**INSTRUCTIONS TO FOLLOW**
Repeat only the lines below that run from the line with "18 LISTOPADA, 2025" to the line with "сравнивать стоимост", ends included; skip every picture.
══ MATERIAL PROVIDED
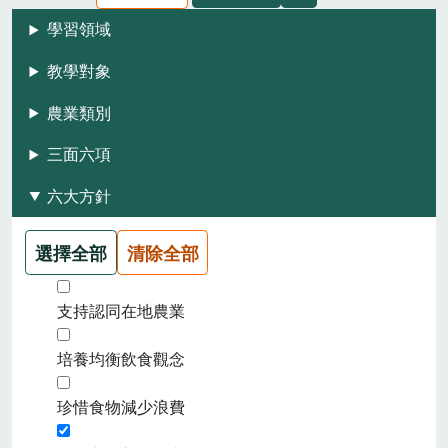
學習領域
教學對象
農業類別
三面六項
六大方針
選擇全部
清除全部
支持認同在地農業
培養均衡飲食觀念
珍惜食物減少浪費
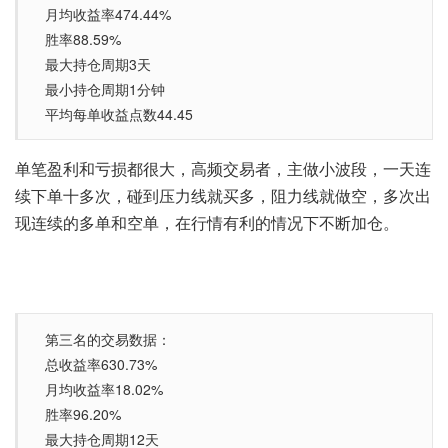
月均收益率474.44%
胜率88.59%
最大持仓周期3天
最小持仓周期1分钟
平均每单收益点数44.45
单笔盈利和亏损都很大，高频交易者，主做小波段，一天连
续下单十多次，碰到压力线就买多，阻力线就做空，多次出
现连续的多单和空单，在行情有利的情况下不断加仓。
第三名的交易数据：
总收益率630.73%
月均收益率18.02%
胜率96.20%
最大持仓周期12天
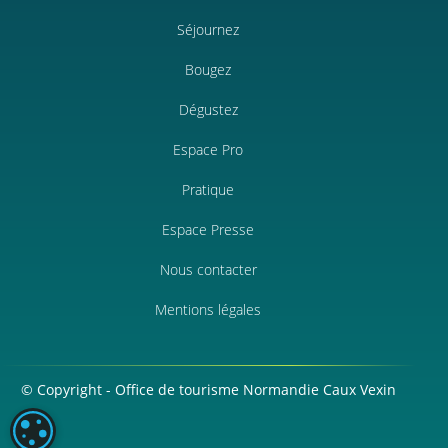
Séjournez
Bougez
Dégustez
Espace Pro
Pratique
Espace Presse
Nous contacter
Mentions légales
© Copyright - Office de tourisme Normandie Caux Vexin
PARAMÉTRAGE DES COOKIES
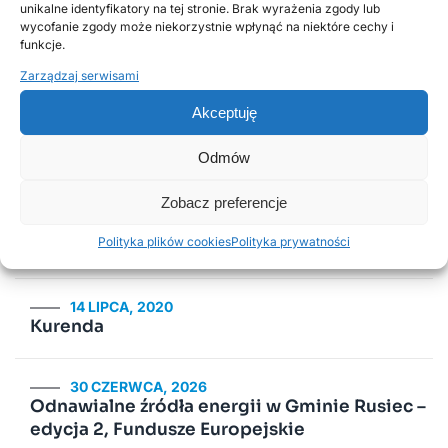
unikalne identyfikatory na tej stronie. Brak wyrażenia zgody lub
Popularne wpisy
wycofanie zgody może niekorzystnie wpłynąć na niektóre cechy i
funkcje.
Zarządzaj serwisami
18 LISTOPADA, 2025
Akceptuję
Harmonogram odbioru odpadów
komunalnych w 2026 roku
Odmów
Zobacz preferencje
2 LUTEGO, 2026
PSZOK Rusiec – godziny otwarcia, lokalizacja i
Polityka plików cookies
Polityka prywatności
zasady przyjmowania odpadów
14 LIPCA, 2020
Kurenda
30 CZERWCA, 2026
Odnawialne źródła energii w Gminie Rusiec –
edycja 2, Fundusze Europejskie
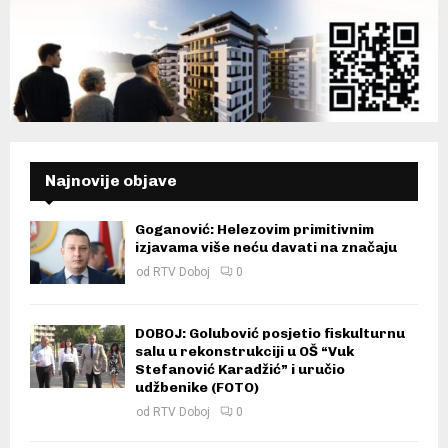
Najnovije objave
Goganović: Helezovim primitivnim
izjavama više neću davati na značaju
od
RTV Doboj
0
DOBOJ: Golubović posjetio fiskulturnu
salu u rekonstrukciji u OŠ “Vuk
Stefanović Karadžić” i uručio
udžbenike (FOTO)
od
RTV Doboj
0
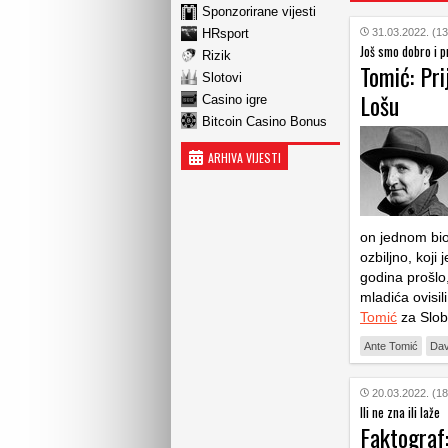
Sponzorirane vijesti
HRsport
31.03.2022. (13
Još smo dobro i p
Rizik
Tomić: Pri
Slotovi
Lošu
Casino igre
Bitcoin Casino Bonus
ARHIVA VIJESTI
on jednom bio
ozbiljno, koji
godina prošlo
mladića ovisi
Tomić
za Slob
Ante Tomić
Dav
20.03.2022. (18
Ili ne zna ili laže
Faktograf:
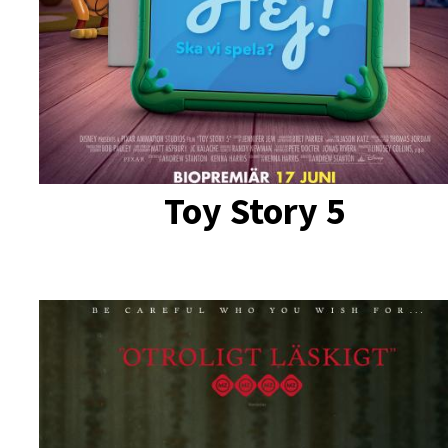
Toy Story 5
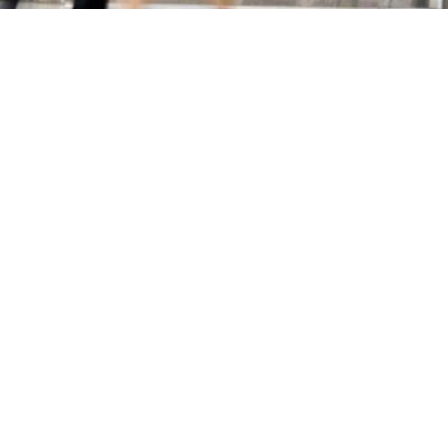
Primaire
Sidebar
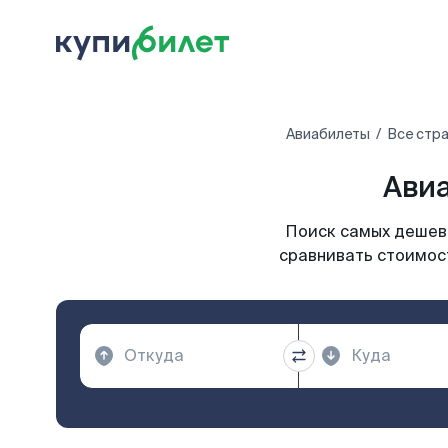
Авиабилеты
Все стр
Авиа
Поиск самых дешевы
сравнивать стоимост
════
══ MATERIAL PROVIDED
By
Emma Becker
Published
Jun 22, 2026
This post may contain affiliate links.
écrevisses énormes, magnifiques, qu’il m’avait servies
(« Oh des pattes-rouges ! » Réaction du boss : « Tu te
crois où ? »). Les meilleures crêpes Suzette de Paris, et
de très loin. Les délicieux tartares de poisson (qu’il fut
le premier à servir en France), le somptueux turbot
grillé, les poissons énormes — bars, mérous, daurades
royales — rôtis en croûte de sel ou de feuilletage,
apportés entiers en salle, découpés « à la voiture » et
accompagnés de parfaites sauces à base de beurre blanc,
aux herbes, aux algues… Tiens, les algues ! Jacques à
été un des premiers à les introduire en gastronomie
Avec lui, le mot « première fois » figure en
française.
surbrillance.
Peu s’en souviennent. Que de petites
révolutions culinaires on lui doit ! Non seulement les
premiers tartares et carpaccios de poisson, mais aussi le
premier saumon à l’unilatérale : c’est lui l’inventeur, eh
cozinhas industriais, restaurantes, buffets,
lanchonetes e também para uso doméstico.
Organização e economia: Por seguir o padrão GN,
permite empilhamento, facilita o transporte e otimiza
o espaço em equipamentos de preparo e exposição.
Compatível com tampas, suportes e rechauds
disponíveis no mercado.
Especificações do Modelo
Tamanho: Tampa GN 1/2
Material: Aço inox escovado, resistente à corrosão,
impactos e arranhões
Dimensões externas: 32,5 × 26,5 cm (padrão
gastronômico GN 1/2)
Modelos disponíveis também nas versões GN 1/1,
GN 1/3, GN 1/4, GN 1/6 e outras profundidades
════
**TASK OUTPUT**
18 LISTOPADA, 2025
Akceptuję
Harmonogram odbioru odpadów
komunalnych w 2026 roku
Odmów
Zobacz preferencje
2 LUTEGO, 2026
PSZOK Rusiec – godziny otwarcia, lokalizacja i
Polityka plików cookies
Polityka prywatności
zasady przyjmowania odpadów
14 LIPCA, 2020
Kurenda
30 CZERWCA, 2026
Odnawialne źródła energii w Gminie Rusiec –
edycja 2, Fundusze Europejskie
Najnovije objave
Goganović: Helezovim primitivnim
izjavama više neću davati na značaju
od
RTV Doboj
0
DOBOJ: Golubović posjetio fiskulturnu
salu u rekonstrukciji u OŠ “Vuk
Stefanović Karadžić” i uručio
udžbenike (FOTO)
od
RTV Doboj
0
Sponzorirane vijesti
HRsport
31.03.2022. (13
Još smo dobro i p
Rizik
Tomić: Pri
Slotovi
Lošu
Casino igre
Bitcoin Casino Bonus
ARHIVA VIJESTI
on jednom bio
ozbiljno, koji
godina prošlo
mladića ovisi
Tomić
za Slob
Ante Tomić
Dav
20.03.2022. (18
Ili ne zna ili laže
Faktograf:
Toy Story 5
Primaire
Sidebar
Авиабилеты
Все стр
Авиа
Поиск самых дешевы
сравнивать стоимост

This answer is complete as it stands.